Le moyen le plus sûr de parvenir à l’amour d’autrui est de rechercher dans l’autre son étincelle divine, son âme, ce qui fait de lui un être unique, susceptible d’illuminer le monde. Il n’est pas simple de parvenir à ce résultat avec tous les hommes. Certains suscitent naturellement la sympathie, alors que d’autres ont un abord beaucoup plus aride. Notre tradition ne l’ignore pas, et elle nous donne un précieux conseil pour faire échec à l’animosité qui guette certaines relations humaines : l’action.

En effet, on pourrait penser que l’amitié et l’amour sont des sentiments qui naissent spontanément dans le cœur des hommes, et que l’on ne peut pas les créer si on ne le ressent pas préalablement dans notre cœur. Nos Sages nous enseignent un secret révolutionnaire : le cœur est entrainé par les actes (Sefer Hahinoukh).
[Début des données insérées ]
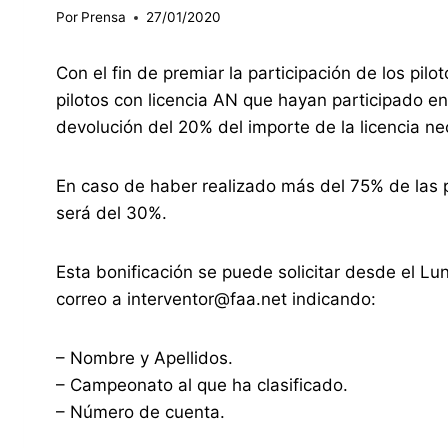
Por
Prensa
27/01/2020
Con el fin de premiar la participación de los pil
pilotos con licencia AN que hayan participado 
devolución del 20% del importe de la licencia ne
En caso de haber realizado más del 75% de las 
será del 30%.
Esta bonificación se puede solicitar desde el L
correo a interventor@faa.net indicando:
– Nombre y Apellidos.
– Campeonato al que ha clasificado.
– Número de cuenta.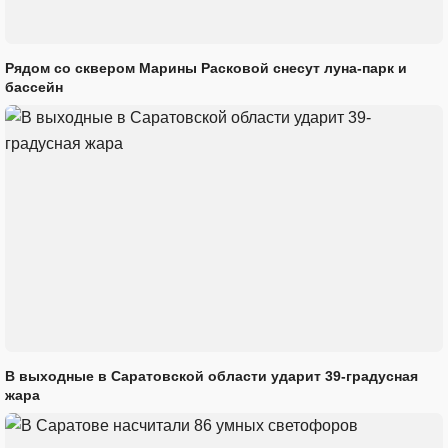
Рядом со сквером Марины Расковой снесут луна-парк и
бассейн
В выходные в Саратовской области ударит 39-градусная
жара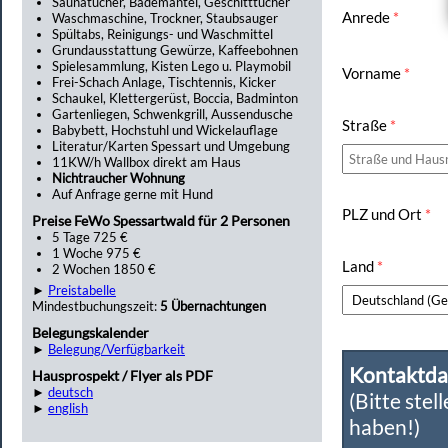
Saunatücher, Bademäntel, Geschitttücher
Anrede
*
Waschmaschine, Trockner, Staubsauger
Spültabs, Reinigungs- und Waschmittel
Grundausstattung Gewürze, Kaffeebohnen
Spielesammlung, Kisten Lego u. Playmobil
Vorname
*
Frei-Schach Anlage, Tischtennis, Kicker
Schaukel, Klettergerüst, Boccia, Badminton
Gartenliegen, Schwenkgrill, Aussendusche
Straße
*
Babybett, Hochstuhl und Wickelauflage
Literatur/Karten Spessart und Umgebung
11KW/h Wallbox direkt am Haus
Nichtraucher Wohnung
Auf Anfrage gerne mit Hund
PLZ und Ort
*
Preise FeWo Spessartwald für 2 Personen
5 Tage 725 €
1 Woche 975 €
Land
*
2 Wochen 1850 €
►
Preistabelle
Mindestbuchungszeit:
5 Übernachtungen
Belegungskalender
►
Belegung/Verfügbarkeit
Kontaktda
Hausprospekt / Flyer als PDF
►
deutsch
(Bitte stel
►
english
haben!)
A la lumière de cet enseignement, on pourrait utilement relire la paracha de Kedoshim, et nous comprendrions en fait que toutes les mitsvot que nous devons accomplir par égard pour notre prochain ont en fait vocation à faire naître en nous l’amour de notre prochain.

Comme le remarque Rav Dessler, la Torah a inversé le postulat bien connu « On donne à qui l’on aime » et propose de le lire ainsi « On aime ceux à qui on donne ». En s’abstenant de médire de son prochain, en s’efforçant de le juger avec bienveillance, en lui rendant visite, en l’aidant, en l’encourageant et en le soutenant, nous faisons naître en nous l’amour pour autrui. En agissant ainsi, nous percevons beaucoup plus clairement l’étincelle divine dont il est dépositaire, et nous l’aidons lui-même à en être conscient et à dévoiler son potentiel. « Ce qui sort du cœur pénétre dans le cœur », lorsque nous considérons dans notre prochain sa dimension divine, cela provoque inévitablement un ébranlement en lui, une fissure de la carapace matérielle qui recouvre parfois sa nechama. Jour après jour, cette fissure s’élargit et permet à une lumière de plus en plus intense de sortir et d’illuminer le monde.

C’est là précisément la vocation de l’homme, illuminer le monde à travers sa propre lumière mais aussi en permettant aux autres hommes de dévoiler leur propre lumière.